*Extracted data*:
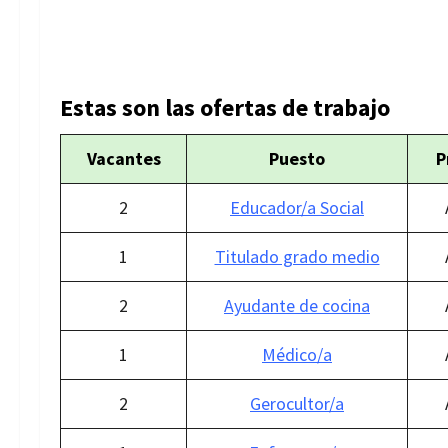
Estas son las ofertas de trabajo
Vacantes
Puesto
P
2
Educador/a Social
1
Titulado grado medio
2
Ayudante de cocina
1
Médico/a
2
Gerocultor/a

*Activity*: Please copy every entry exactly, without the pictures.

*Written answer*:
Estas son las ofertas de trabajo
Vacantes
Puesto
P
2
Educador/a Social
1
Titulado grado medio
2
Ayudante de cocina
1
Médico/a
2
Gerocultor/a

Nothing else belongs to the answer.